--- THE INPUT Enclosed Below ---
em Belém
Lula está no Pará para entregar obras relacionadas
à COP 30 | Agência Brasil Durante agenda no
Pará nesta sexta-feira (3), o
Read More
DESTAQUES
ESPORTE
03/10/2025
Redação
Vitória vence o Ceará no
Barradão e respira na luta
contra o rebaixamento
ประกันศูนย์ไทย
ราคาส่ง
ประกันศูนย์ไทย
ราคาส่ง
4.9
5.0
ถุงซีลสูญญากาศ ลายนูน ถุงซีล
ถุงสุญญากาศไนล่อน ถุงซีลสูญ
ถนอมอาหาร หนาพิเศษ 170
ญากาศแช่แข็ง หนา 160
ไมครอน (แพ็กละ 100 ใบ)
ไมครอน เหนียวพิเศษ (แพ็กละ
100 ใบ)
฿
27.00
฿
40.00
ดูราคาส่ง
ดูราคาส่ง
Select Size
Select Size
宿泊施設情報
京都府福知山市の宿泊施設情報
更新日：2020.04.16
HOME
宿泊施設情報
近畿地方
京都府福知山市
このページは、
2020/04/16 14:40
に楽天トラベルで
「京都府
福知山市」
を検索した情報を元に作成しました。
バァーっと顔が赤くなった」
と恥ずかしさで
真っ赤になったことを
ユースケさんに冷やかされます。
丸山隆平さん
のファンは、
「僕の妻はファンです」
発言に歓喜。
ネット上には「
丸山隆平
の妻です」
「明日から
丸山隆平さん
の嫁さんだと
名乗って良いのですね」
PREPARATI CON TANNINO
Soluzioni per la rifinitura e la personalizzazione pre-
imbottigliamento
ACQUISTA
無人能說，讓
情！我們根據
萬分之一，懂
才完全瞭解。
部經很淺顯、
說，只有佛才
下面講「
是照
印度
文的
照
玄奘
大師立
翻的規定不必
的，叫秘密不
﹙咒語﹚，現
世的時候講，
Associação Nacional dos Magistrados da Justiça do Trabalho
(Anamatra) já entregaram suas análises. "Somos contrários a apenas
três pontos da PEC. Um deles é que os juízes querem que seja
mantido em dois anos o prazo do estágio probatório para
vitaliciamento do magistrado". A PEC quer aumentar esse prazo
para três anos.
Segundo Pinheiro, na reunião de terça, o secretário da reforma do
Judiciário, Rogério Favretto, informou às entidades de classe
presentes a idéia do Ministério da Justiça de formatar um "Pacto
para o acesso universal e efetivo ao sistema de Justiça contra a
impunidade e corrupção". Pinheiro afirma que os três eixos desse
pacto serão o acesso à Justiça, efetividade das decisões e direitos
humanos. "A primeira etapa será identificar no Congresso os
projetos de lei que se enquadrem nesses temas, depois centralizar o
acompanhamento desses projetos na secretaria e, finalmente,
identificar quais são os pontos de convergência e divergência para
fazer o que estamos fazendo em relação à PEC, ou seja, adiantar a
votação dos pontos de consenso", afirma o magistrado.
--- End of Enclosed THE INPUT ---
For the string "Pinheiro", give the number of lines in the data that contain it, and only that number.

> _EXERCISE ANSWER_
2